• _Description of the task_: Count every line below that contains "Back", then give that count and nothing else.

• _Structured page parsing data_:

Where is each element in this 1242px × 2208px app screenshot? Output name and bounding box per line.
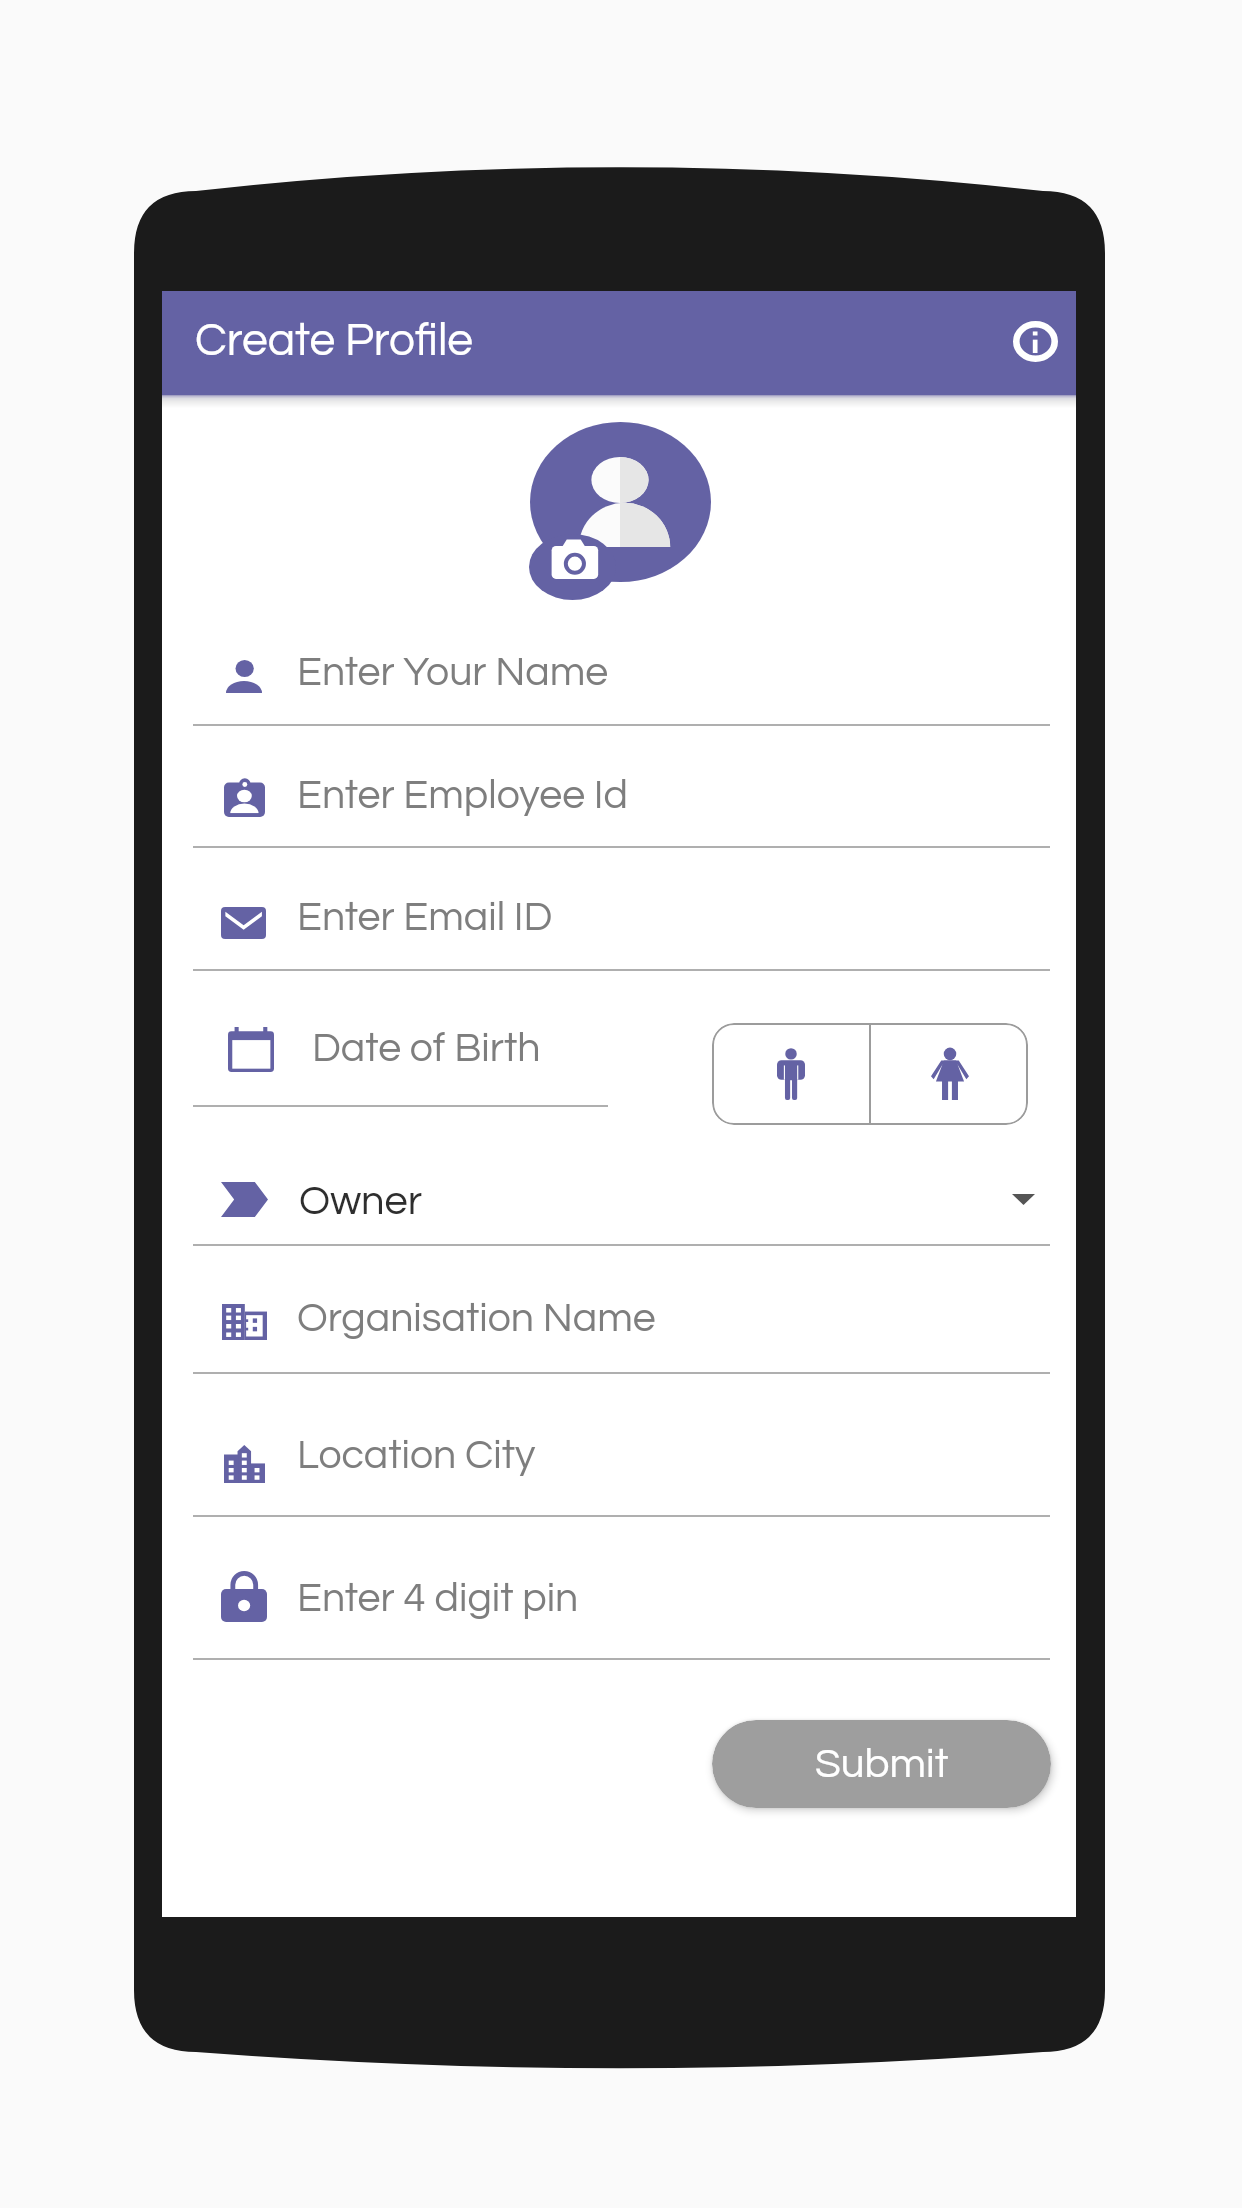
button[interactable] <box>193 1372 1050 1517</box>
button[interactable] <box>193 1515 1050 1660</box>
button[interactable] <box>193 1244 1050 1374</box>
staticText: Enter 4 digit pin <box>297 1577 579 1619</box>
staticText: Submit <box>815 1743 949 1786</box>
staticText: Enter Email ID <box>297 896 553 938</box>
button[interactable]: Take photo <box>529 534 616 600</box>
staticText: Enter Your Name <box>297 651 609 693</box>
button[interactable] <box>193 1115 1050 1244</box>
button[interactable] <box>193 724 1050 848</box>
button[interactable]: Female <box>871 1023 1028 1125</box>
button[interactable] <box>193 969 613 1105</box>
staticText: Owner <box>299 1180 423 1223</box>
button[interactable]: Male <box>712 1023 869 1125</box>
staticText: Enter Employee Id <box>297 774 628 816</box>
button[interactable] <box>193 600 1050 726</box>
button[interactable] <box>193 846 1050 971</box>
staticText: Organisation Name <box>297 1297 656 1339</box>
staticText: Create Profile <box>195 317 473 364</box>
staticText: Date of Birth <box>312 1027 541 1069</box>
staticText: Location City <box>297 1434 536 1476</box>
button[interactable]: Change profile photo <box>530 422 711 582</box>
button[interactable]: Info <box>1000 306 1070 376</box>
button[interactable]: Submit <box>712 1720 1051 1808</box>
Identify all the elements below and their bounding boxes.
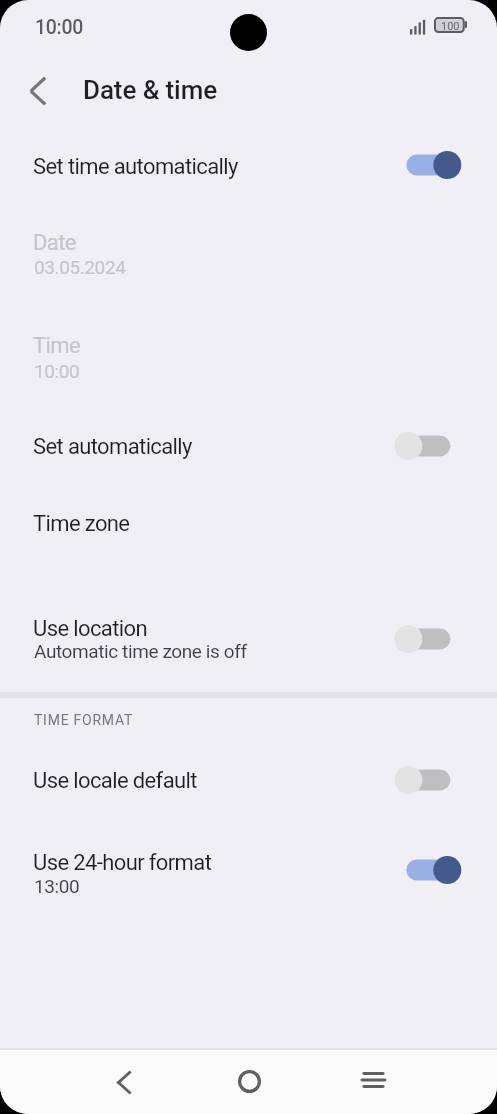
staticText: Set automatically — [33, 434, 192, 460]
button[interactable]: Recent apps — [343, 1050, 403, 1110]
button[interactable]: Back — [16, 68, 62, 114]
staticText: Use locale default — [33, 768, 197, 794]
button[interactable]: Date — [0, 216, 497, 292]
staticText: Use location — [33, 616, 147, 642]
staticText: 10:00 — [35, 16, 84, 39]
button[interactable]: Set time automatically — [0, 140, 497, 196]
staticText: Date — [33, 230, 76, 256]
staticText: Set time automatically — [33, 154, 238, 180]
staticText: Automatic time zone is off — [34, 640, 247, 662]
staticText: Time zone — [33, 511, 130, 537]
staticText: Time — [33, 333, 80, 359]
button[interactable]: Home — [219, 1051, 279, 1111]
button[interactable]: Time zone — [0, 497, 497, 553]
button[interactable]: Back — [94, 1052, 154, 1112]
button[interactable]: Use locale default — [0, 754, 497, 810]
staticText: 100 — [441, 20, 460, 33]
button[interactable]: Use location — [0, 602, 497, 676]
staticText: 10:00 — [34, 360, 80, 382]
button[interactable]: Use 24-hour format — [0, 836, 497, 911]
staticText: TIME FORMAT — [34, 712, 134, 728]
button[interactable]: Set automatically — [0, 420, 497, 476]
staticText: 13:00 — [34, 875, 80, 897]
button[interactable]: Time — [0, 319, 497, 396]
staticText: Date & time — [83, 75, 218, 105]
staticText: Use 24-hour format — [33, 850, 212, 876]
staticText: 03.05.2024 — [34, 256, 126, 278]
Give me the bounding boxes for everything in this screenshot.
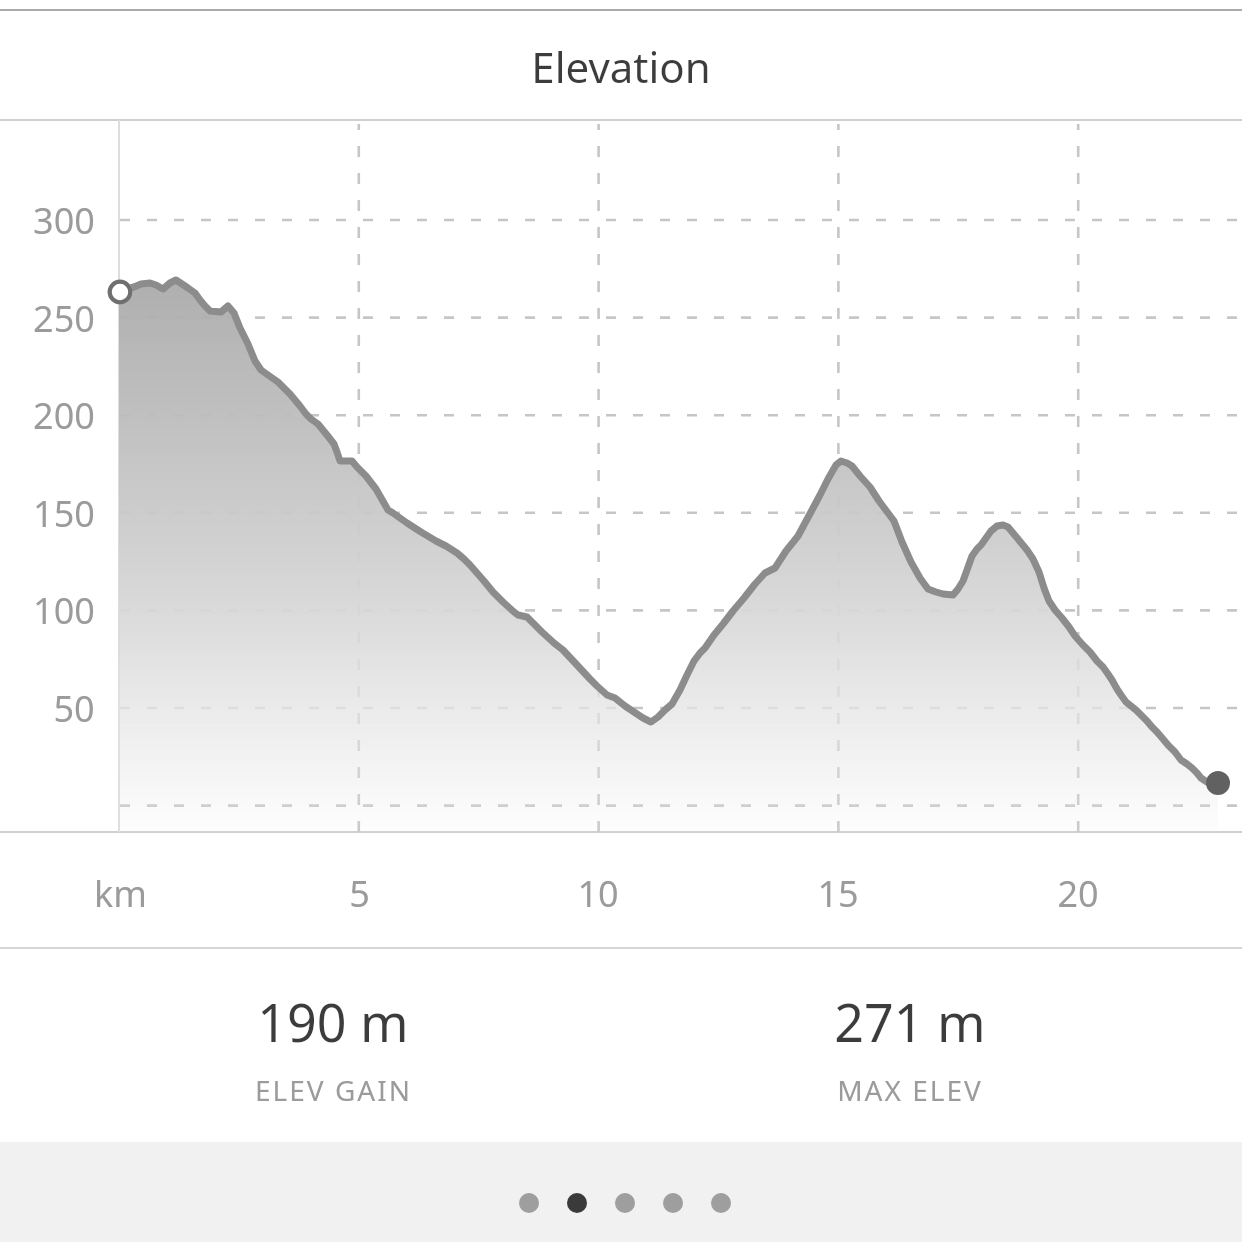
staticText: 250 (33, 294, 95, 342)
staticText: 10 (577, 869, 619, 918)
button[interactable]: 271 m (710, 986, 1110, 1056)
staticText: 271 m (834, 986, 986, 1056)
staticText: 100 (33, 586, 95, 634)
staticText: 300 (33, 196, 95, 244)
staticText: 200 (33, 391, 95, 439)
staticText: 190 m (257, 986, 409, 1056)
staticText: 5 (349, 869, 370, 918)
button[interactable] (499, 1173, 751, 1233)
staticText: 20 (1057, 869, 1099, 918)
button[interactable]: 190 m (133, 986, 533, 1056)
staticText: Elevation (531, 38, 711, 95)
staticText: ELEV GAIN (255, 1071, 412, 1109)
button[interactable]: Elevation (371, 20, 871, 112)
staticText: 50 (53, 684, 95, 732)
staticText: 150 (33, 489, 95, 537)
staticText: km (94, 869, 147, 918)
staticText: MAX ELEV (837, 1071, 983, 1109)
staticText: 15 (817, 869, 859, 918)
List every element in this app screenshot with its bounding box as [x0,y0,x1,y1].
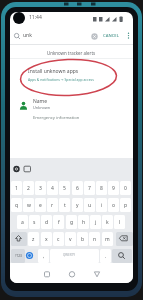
button[interactable]: unk [10,28,133,44]
staticText: m [105,236,110,243]
staticText: l [119,219,121,226]
staticText: p [124,202,128,209]
staticText: Emergency information [33,115,80,121]
staticText: Unknown tracker alerts [47,50,96,56]
button[interactable]: 1 [11,181,22,195]
button[interactable]: 5 [59,181,70,195]
button[interactable]: 6 [72,181,83,195]
button[interactable]: s [29,215,40,229]
button[interactable]: q [11,198,22,212]
staticText: 4 [51,185,54,192]
button[interactable]: b [77,232,88,246]
button[interactable]: Name [33,98,51,110]
staticText: 5 [63,185,66,192]
staticText: j [95,219,97,226]
button[interactable]: l [114,215,125,229]
button[interactable]: 4 [47,181,58,195]
button[interactable]: ?123 [11,249,25,263]
staticText: ?123 [15,254,22,258]
button[interactable]: u [84,198,95,212]
staticText: 9 [112,185,115,192]
button[interactable]: f [53,215,64,229]
staticText: 3 [39,185,42,192]
staticText: z [32,236,35,243]
staticText: 2 [27,185,30,192]
staticText: . [105,253,107,260]
button[interactable]: m [102,232,113,246]
staticText: o [112,202,116,209]
staticText: unk [23,32,32,39]
staticText: , [43,253,45,260]
staticText: 11:44 [29,14,42,21]
button[interactable]: n [89,232,100,246]
staticText: Install unknown apps [28,68,79,75]
button[interactable]: . [100,249,111,263]
staticText: i [101,202,103,209]
staticText: 8 [100,185,103,192]
button[interactable]: r [47,198,58,212]
staticText: Name [33,98,48,105]
button[interactable]: h [78,215,89,229]
staticText: g [70,219,74,226]
button[interactable] [11,232,27,246]
staticText: q [15,202,19,209]
staticText: t [64,202,66,209]
staticText: k [106,219,109,226]
button[interactable]: a [17,215,28,229]
staticText: h [82,219,86,226]
staticText: f [58,219,60,226]
staticText: Apps & notifications → Special app acces… [28,77,94,82]
staticText: 7 [88,185,91,192]
staticText: x [45,236,48,243]
staticText: r [51,202,54,209]
staticText: y [76,202,79,209]
button[interactable]: 3 [35,181,46,195]
button[interactable]: Install unknown apps [28,68,94,80]
staticText: a [21,219,24,226]
staticText: s [33,219,36,226]
staticText: 6 [76,185,79,192]
button[interactable]: w [23,198,34,212]
button[interactable]: 0 [120,181,131,195]
button[interactable]: z [28,232,39,246]
staticText: CANCEL [103,33,119,39]
staticText: c [57,236,60,243]
button[interactable]: j [90,215,101,229]
button[interactable]: 8 [96,181,107,195]
button[interactable]: , [38,249,49,263]
button[interactable]: 7 [84,181,95,195]
staticText: 0 [124,185,127,192]
button[interactable]: 2 [23,181,34,195]
button[interactable]: p [120,198,131,212]
button[interactable]: Emergency information [33,115,80,121]
button[interactable]: CANCEL [103,33,119,39]
staticText: e [39,202,42,209]
button[interactable]: i [96,198,107,212]
staticText: n [93,236,97,243]
staticText: u [88,202,92,209]
button[interactable]: c [53,232,64,246]
staticText: b [81,236,85,243]
button[interactable] [116,232,133,246]
button[interactable] [50,249,99,263]
button[interactable]: g [66,215,77,229]
button[interactable]: 9 [108,181,119,195]
button[interactable]: y [72,198,83,212]
staticText: w [27,202,31,209]
staticText: v [69,236,72,243]
staticText: QWERTY [63,253,76,257]
staticText: d [45,219,49,226]
button[interactable]: o [108,198,119,212]
button[interactable]: v [65,232,76,246]
button[interactable] [112,249,132,263]
button[interactable]: k [102,215,113,229]
staticText: 1 [15,185,18,192]
button[interactable]: x [41,232,52,246]
staticText: Unknown [33,105,51,110]
button[interactable]: e [35,198,46,212]
button[interactable]: d [41,215,52,229]
button[interactable]: t [59,198,70,212]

• _Response for this exercise_: 2